Praktisch eingesetzte Dekontaminationsverfahren
Mechanische Methoden:
- Hochdruckwasserstrahlen mit Auffangsystem
- Abtragen kontaminierter Oberflächen durch Fräsen oder Schleifen
- Vakuumsaugen mit HEPA-Filtration
- Chemische Verfahren:
- Dekontaminationslösungen für Metalloberflächen
- Chemisches Abtragen bei Beton
- Rückstandsneutralsisation ist obligatorisch
Typische Fehler bei Planung und Durchführung
Fehlende Vorerkundung: Ohne detaillierte radiologische Kartierung werden Kontaminationsherde übersehen. Ungenügende Probenahme führt zu unvollständiger Dekontamination.

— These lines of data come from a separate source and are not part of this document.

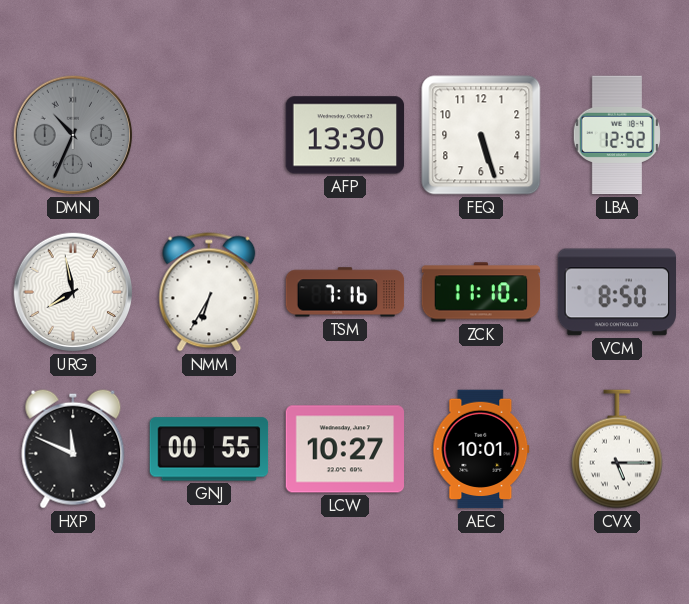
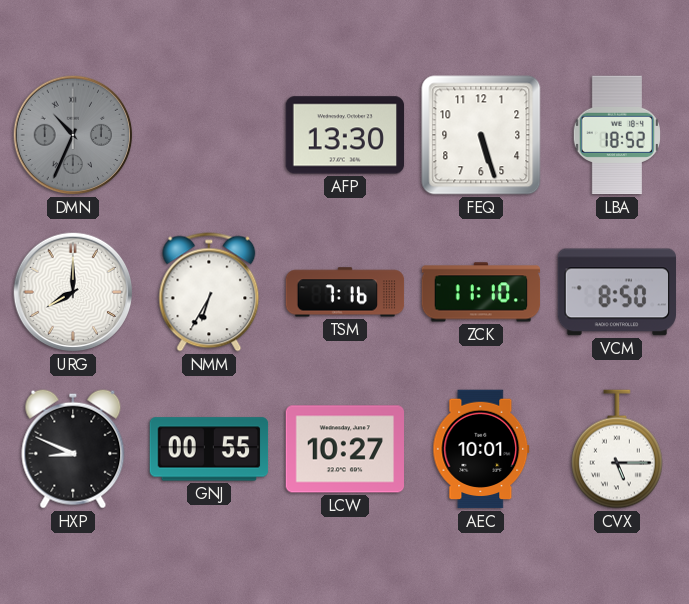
LBA: 12:52 -> 18:52
URG: 7:58 -> 8:00
HXP: 11:49 -> 8:49
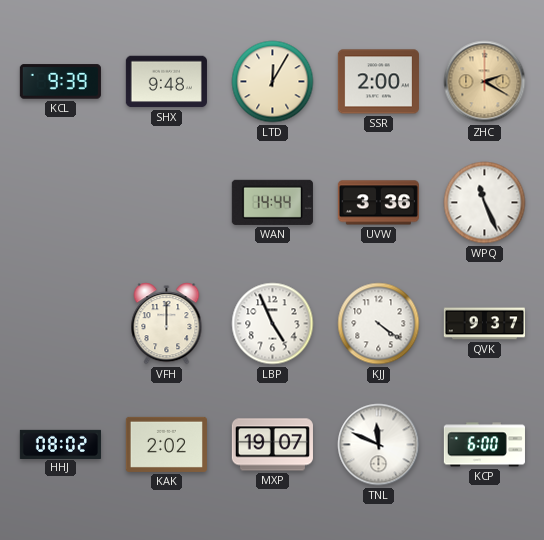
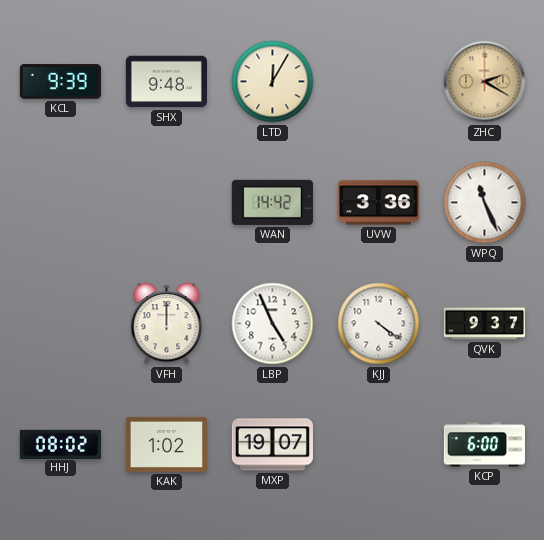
SSR: 2:00 -> none
WAN: 14:44 -> 14:42
KAK: 2:02 -> 1:02
TNL: 11:49 -> none
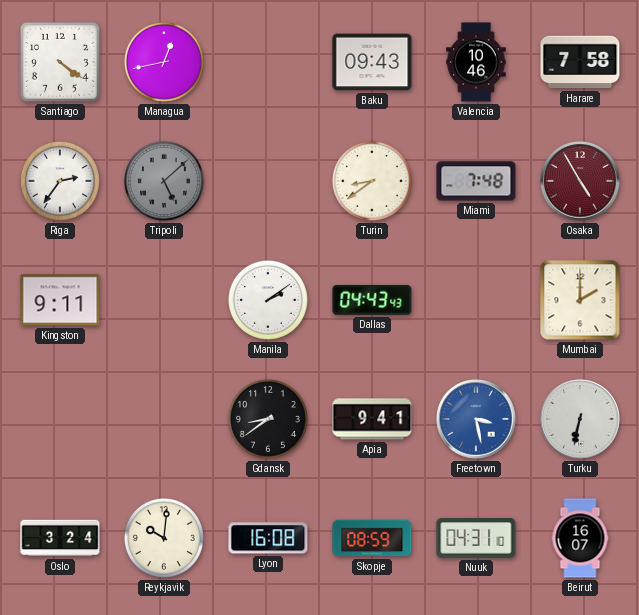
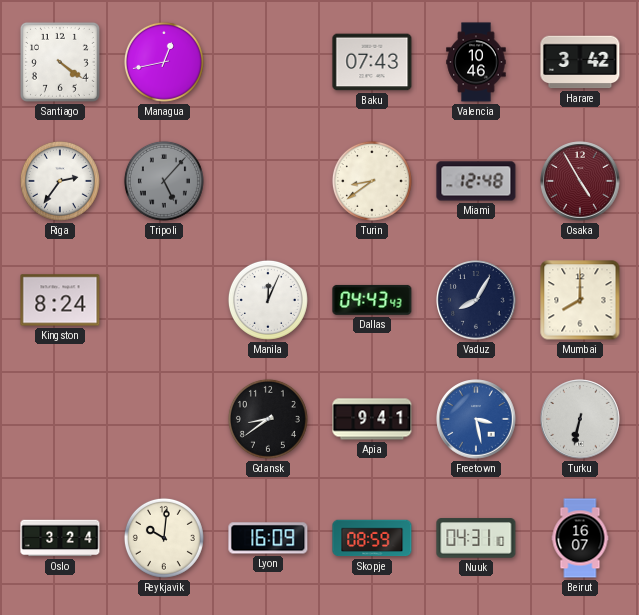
Baku: 09:43 -> 07:43
Harare: 7:58 -> 3:42
Tripoli: 5:08 -> 5:07
Miami: 7:48 -> 12:48
Kingston: 9:11 -> 8:24
Manila: 2:09 -> 12:04
Vaduz: none -> 8:05
Mumbai: 2:00 -> 8:00
Lyon: 16:08 -> 16:09
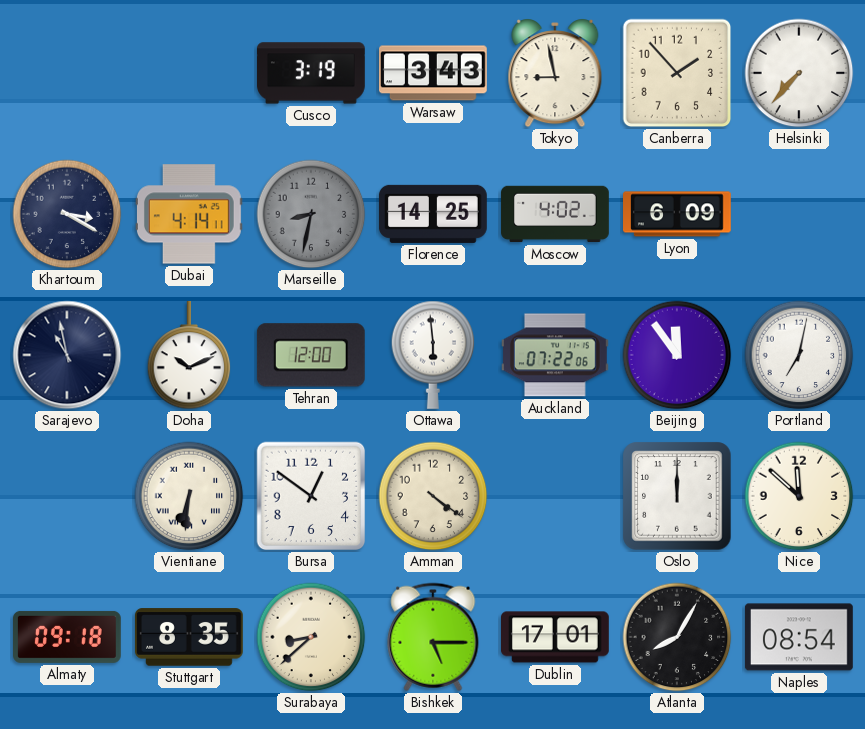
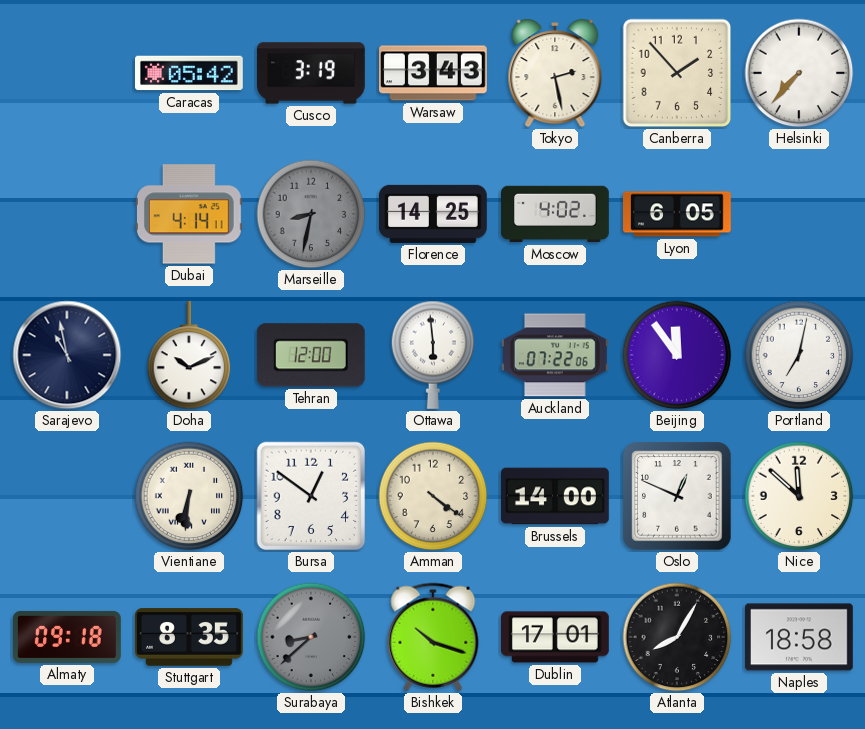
Caracas: none -> 05:42
Tokyo: 8:58 -> 2:28
Khartoum: 3:20 -> none
Lyon: 6:09 -> 6:05
Brussels: none -> 14:00
Oslo: 12:00 -> 12:49
Surabaya dial: cream -> grey
Bishkek: 5:15 -> 10:18
Naples: 08:54 -> 18:58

Unterschätzte Rückstandsmenge: Dekontaminationsrückstände fallen in größeren Volumina an als erwartet. Logistik und Lagerkapazitäten müssen von Anfang an mitgeplant werden.
Rechtliche und sicherheitstechnische Grenzen
Die Freigabewerte nach StrlSchV sind verbindlich. Dekontamination unterhalb dieser Werte ist nicht required. Wirtschaftliche Optimierung darf Sicherheitsreserven nicht aushöhlen.
Personalschutz geht vor Geschwindigkeit. Dekontaminationsarbeiten erfordern strahlenschutzfachkundiges Personal und wiederholte Unterweisungen. Kurzfristige Personalwechsel erhöhen das Risiko.
Wirtschaftliche Aspekte und Kostentreiber
Die Hauptkosten entstehen durch:
- Entsorgung der kontaminierten Rückstände als radioaktive Abfälle
- Personalkosten für Fachkräfte mit Strahlenschutzexpertise
Stillstandzeiten der Anlage während der Arbeiten
Billiglösungen scheitern oft an der Entsorgung: Preise für die Endlagerung radioaktiver Abfälle sind hoch und schwer kalkulierbar.
Checkliste für die Auftragsvergabe
Nachweis der Strahlenschutzfachkunde des Personals
Referenzen in ähnlichen Projekten
Transparentes Entsorgungskonzept für anfallende Abfälle
Klare Definition der Erfolgskriterien und Messpunkte
Was Code 39.00.1 nicht abdeckt
Nicht inklusive sind:
- Rückbau nicht kontaminierter Anlagenteile
- Entsorgung nicht radioaktiver Abfälle
- Sanierung chemischer Altlasten
- Reinigung von Filteranlagen ohne radioaktive Belastung
Häufig gestellte Fragen
Was umfasst der WZ-Code 39.00.1?
Der WZ-Code 39.00.1 beschreibt die Tätigkeit 'Dekontaminierung von Nuklearanlagen und -standorten' innerhalb der WZ 2025.